This lab explored surveying points and finding attribute data for each point. The data measured included location, pH, temperature, and volumetric water content. A variety of tools was necessary to measure this information. This lab ties into the subsequent lab, involving UAS, to combine aerial imagery with ground data.
METHODS
Ground Data
The survey was taken at a community garden in Eau Claire, pictured below in figure 1. To determine locations of data points that would be measure, flag were inserted into the ground every ~3 meters across a section of the garden. First, measurements of the point were taken. This data was then entered into the GPS unit, which would store the data with the coordinate.
Figure 1: Garden that was surveyed |
The pH, temperature, and water content were measured with handheld tools. The pH measurement was performed by scooping a small amount of soil near the flag into a plastic cap, where water was added to create a slurry. Then, the instrument was inserted into the cap, as shown below in figure 2, and the pH readout was shown on the LED screen. Note that the instrument had to be calibrated using samples of known pH before use. The temperature was recorded by inserting an electronic thermometer a few centimeters into the soil next to the marker flag.

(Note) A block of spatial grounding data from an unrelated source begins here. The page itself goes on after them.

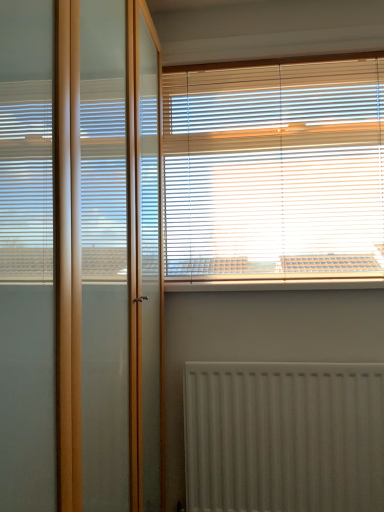 Question: Relative to transparent glass screen door at left, is white plastic window sill at upper center in front or behind?

Choices:
 (A) front
 (B) behind

Answer: (B)

Question: From the image's perspective, relative to transparent glass screen door at left, is white plastic window sill at upper center above or below?

Choices:
 (A) below
 (B) above

Answer: (A)

Question: Which is nearer to the wooden blinds at upper center?

Choices:
 (A) white textured radiator at lower center
 (B) transparent glass screen door at left
 (C) white plastic window sill at upper center

Answer: (C)

Question: Estimate the real-world distances between objects in this image. Which object is farther from the wooden blinds at upper center?

Choices:
 (A) white textured radiator at lower center
 (B) white plastic window sill at upper center
 (C) transparent glass screen door at left

Answer: (C) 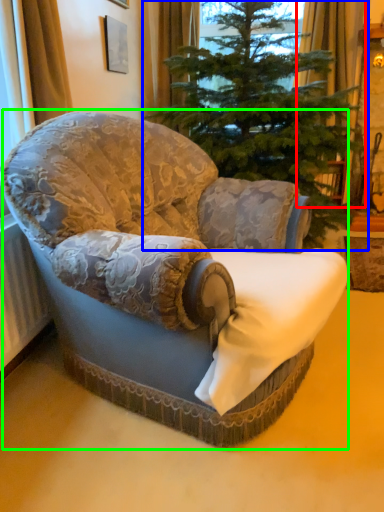 Question: Which is nearer to the curtain (highlighted by a red box)? christmas tree (highlighted by a blue box) or chair (highlighted by a green box).

Choices:
 (A) christmas tree
 (B) chair

Answer: (A) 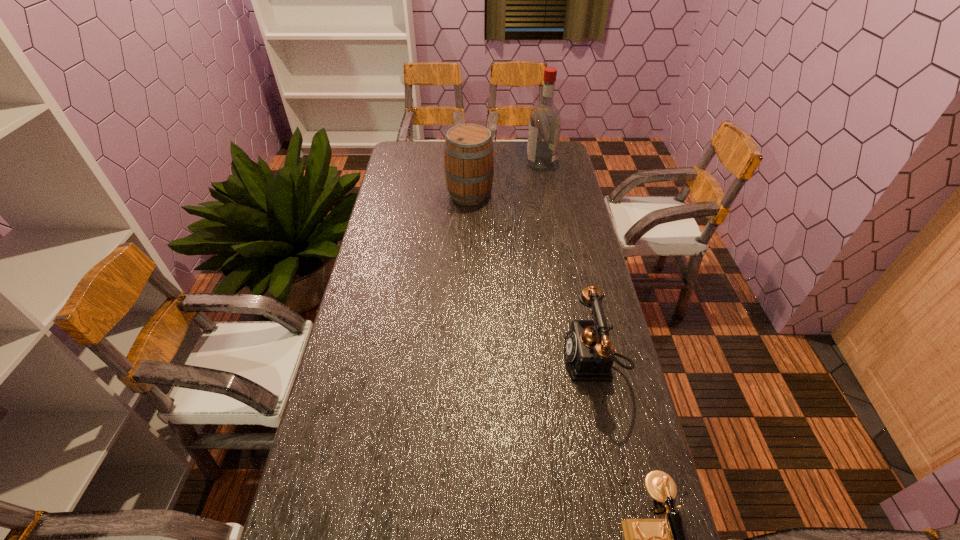 I want to click on liquor, so (x=545, y=121).

Locate an element on the screen. the farthest object is located at coordinates (545, 121).

I want to click on cider, so click(x=468, y=151).

In order to click on the second farthest object in this screenshot , I will do `click(468, 151)`.

Locate an element on the screen. The height and width of the screenshot is (540, 960). the farther telephone is located at coordinates (590, 354).

Identify the location of vacant space located on the front-facing side of the liquor. The width and height of the screenshot is (960, 540). (460, 163).

In order to click on free location located 0.290m on the front-facing side of the liquor in this screenshot , I will do `click(464, 163)`.

Where is `vacant space located on the front-facing side of the liquor`? Image resolution: width=960 pixels, height=540 pixels. vacant space located on the front-facing side of the liquor is located at coordinates (479, 163).

Find the location of a particular element. This screenshot has width=960, height=540. blank space located 0.340m on the back of the third nearest object is located at coordinates (471, 142).

I want to click on free location located on the front of the second nearest object at the rotary dial, so click(x=501, y=360). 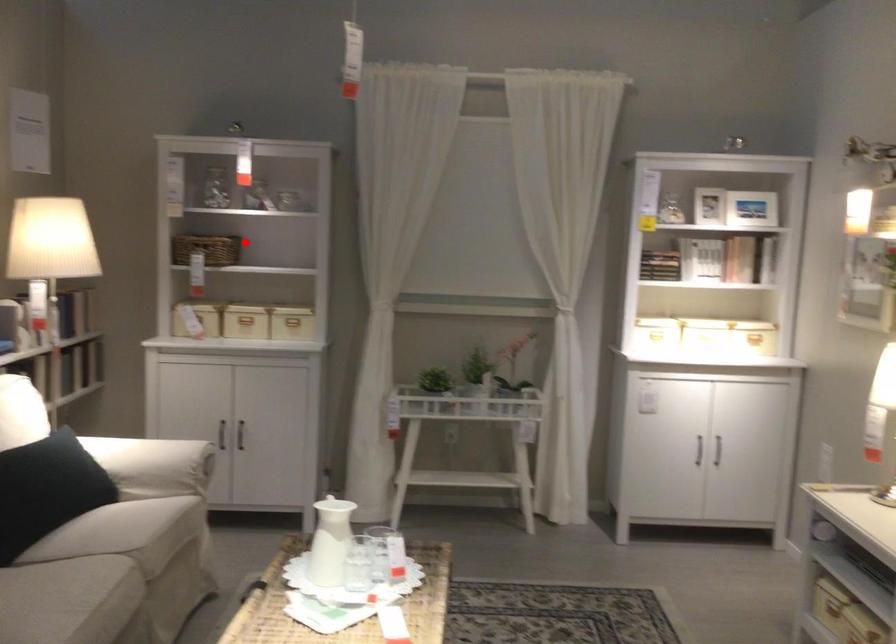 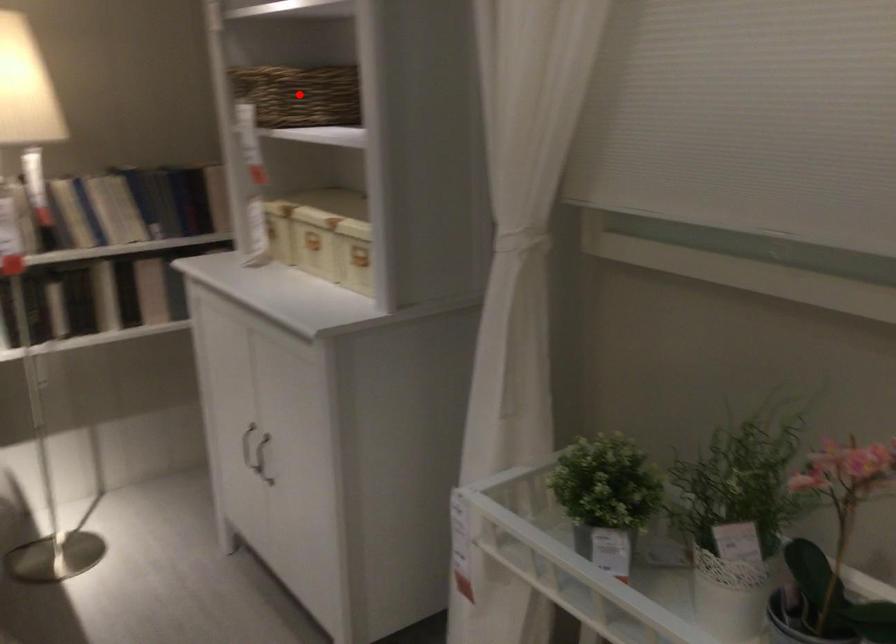 I am providing you with two images of the same scene from different viewpoints. A red point is marked on the first image and another point is marked on the second image. Do the highlighted points in image1 and image2 indicate the same real-world spot?

Yes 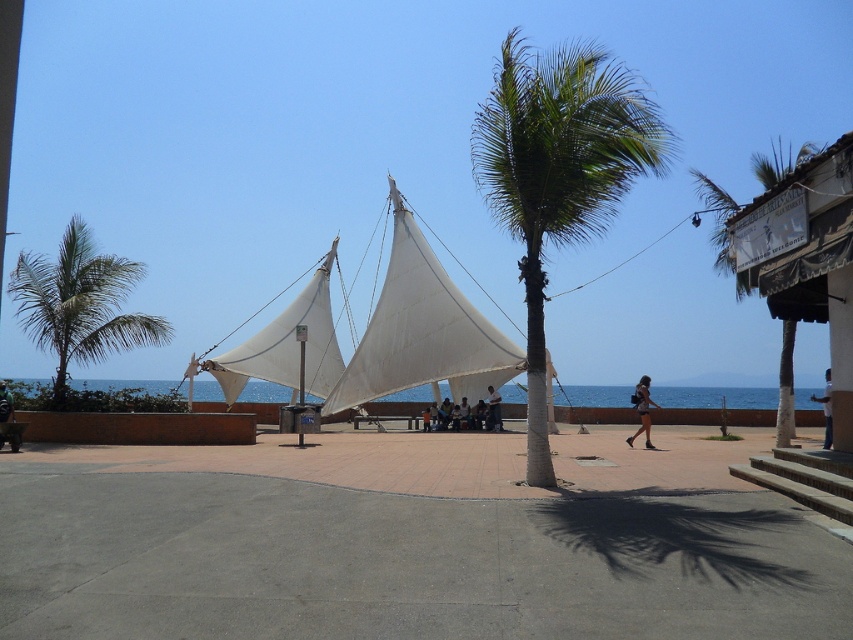 Is green leafy palm tree at left above white fabric canopy at center?

Correct, green leafy palm tree at left is located above white fabric canopy at center.

Does point (57, 300) come farther from viewer compared to point (331, 323)?

That is False.

Measure the distance between point (56, 352) and camera.

20.46 meters

The width and height of the screenshot is (853, 640). I want to click on green leafy palm tree at left, so point(80,305).

Which is more to the right, green leafy palm tree at center or white cotton shirt at center?

white cotton shirt at center is more to the right.

What do you see at coordinates (558, 173) in the screenshot? Image resolution: width=853 pixels, height=640 pixels. I see `green leafy palm tree at center` at bounding box center [558, 173].

I want to click on green leafy palm tree at center, so click(558, 173).

Can you confirm if green leafy palm tree at left is bigger than dark blue jeans at center?

Indeed, green leafy palm tree at left has a larger size compared to dark blue jeans at center.

Does green leafy palm tree at left have a greater height compared to dark blue jeans at center?

Indeed, green leafy palm tree at left has a greater height compared to dark blue jeans at center.

Describe the element at coordinates (80, 305) in the screenshot. I see `green leafy palm tree at left` at that location.

I want to click on green leafy palm tree at left, so click(80, 305). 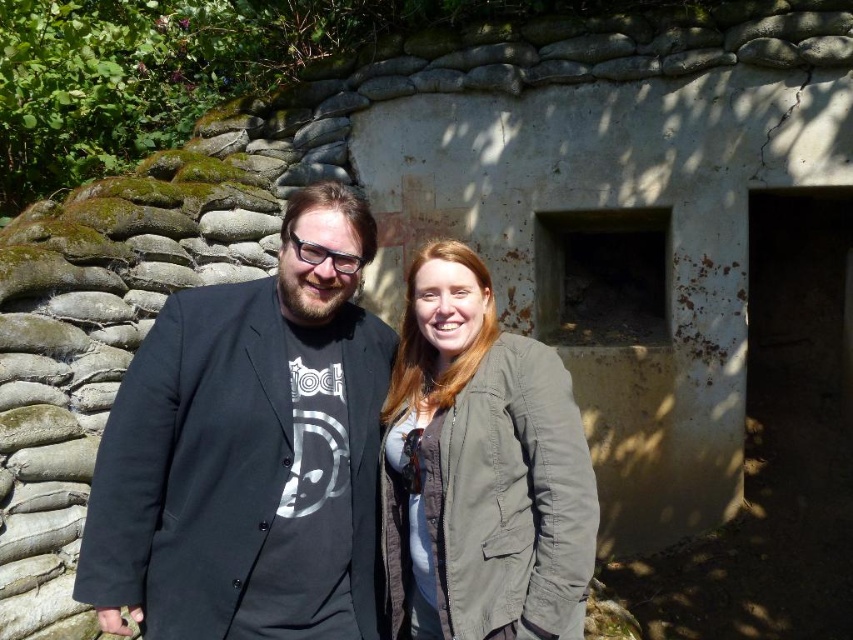 Question: Can you confirm if black matte jacket at center is positioned to the left of green matte jacket at center?

Choices:
 (A) yes
 (B) no

Answer: (A)

Question: Which of the following is the closest to the observer?

Choices:
 (A) [175, 326]
 (B) [585, 492]

Answer: (B)

Question: Where is black matte jacket at center located in relation to green matte jacket at center in the image?

Choices:
 (A) below
 (B) above

Answer: (B)

Question: Can you confirm if black matte jacket at center is positioned to the right of green matte jacket at center?

Choices:
 (A) no
 (B) yes

Answer: (A)

Question: Among these points, which one is nearest to the camera?

Choices:
 (A) (80, 554)
 (B) (393, 438)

The volumetric water content was measured using a TDR probe. This probe used time delays in electrical signals to measure the percent water per volume in the soil. Similar to the thermometer, this was inserted into the soil and a measurement was recorded.
Figure 2: Measuring the soil pH |
To measure the location, a TopCon Dual Frequency Survey Grade GPS with sub-centimeter accuracy was used. This was placed over the flag, as shown below in figure 3. After the GPS was centered, the previously recorded measurements for the point were entered into the GPS unit using the touch-screen on the device. After the data was entered, the GPS took 30 readings of the coordinates for the point and averaged them to find the location within centimeters. The attribute data was stored with each point of the device.

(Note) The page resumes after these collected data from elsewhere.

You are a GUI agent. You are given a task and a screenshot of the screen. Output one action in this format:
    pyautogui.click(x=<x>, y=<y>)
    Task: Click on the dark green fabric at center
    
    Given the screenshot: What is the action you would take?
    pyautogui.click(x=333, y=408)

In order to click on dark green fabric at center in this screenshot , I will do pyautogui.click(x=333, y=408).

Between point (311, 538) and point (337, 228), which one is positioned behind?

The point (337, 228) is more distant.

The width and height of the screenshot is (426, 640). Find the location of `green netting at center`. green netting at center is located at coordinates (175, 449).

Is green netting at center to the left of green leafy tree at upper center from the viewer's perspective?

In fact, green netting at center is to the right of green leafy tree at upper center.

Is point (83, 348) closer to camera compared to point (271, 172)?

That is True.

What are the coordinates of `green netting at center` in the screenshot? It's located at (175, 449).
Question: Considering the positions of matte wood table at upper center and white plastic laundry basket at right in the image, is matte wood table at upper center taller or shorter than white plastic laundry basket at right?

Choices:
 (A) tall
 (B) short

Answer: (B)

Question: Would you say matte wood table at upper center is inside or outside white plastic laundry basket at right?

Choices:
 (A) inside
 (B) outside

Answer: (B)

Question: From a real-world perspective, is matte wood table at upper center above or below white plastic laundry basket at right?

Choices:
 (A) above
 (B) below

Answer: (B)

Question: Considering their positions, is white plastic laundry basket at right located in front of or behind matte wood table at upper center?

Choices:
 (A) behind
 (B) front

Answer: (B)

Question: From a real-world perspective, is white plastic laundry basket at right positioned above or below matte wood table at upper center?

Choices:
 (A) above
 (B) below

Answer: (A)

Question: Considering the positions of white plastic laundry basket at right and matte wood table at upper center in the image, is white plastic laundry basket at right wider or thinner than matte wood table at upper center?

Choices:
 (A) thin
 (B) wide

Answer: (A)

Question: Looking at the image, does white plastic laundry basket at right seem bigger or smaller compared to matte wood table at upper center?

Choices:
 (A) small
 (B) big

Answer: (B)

Figure 3: Using the GPS for a data point |
UAV Data
The next step was taking aerial imagery through the use of a UAS, or unmanned aerial system. The UAS used, pictured below in figure 4, was a DJI Phantom. The Phantom was fitted with 6 propellers and a bottom-mounted camera. It could be flown manually or follow a flight plan.
Figure 4: DJI Phantom UAS before flight |
These GCPs were placed across the study area to provide data necessary to properly align the aerial imagery. The plates were left on the ground for the flight, as their purpose is to be seen in the aerial imagery to assign coordinates to.
Figure 5: GCP preparation |
Figure 6: Landing the Phantom UAS |
RESULTS
Shown below in figure 7 is the orthomosaic map created with Pix4D. An orthomosaic is a number of smaller tiles mosaicked together. Notice there are no seems within the image.
Figure 7: Orthomosaic map |
Figure 8: DSM of study area |
Figure 9: Oblique views of study area |
Figure 10: pH values of garden |
Figure 11: Temperature data |
Figure 12: Water content data |
DISCUSSION
This lab explored several methods of field data acquisition. Ground data was used in conjunction with aerial imagery. These methods are commonly used in agricultural studies, among other things.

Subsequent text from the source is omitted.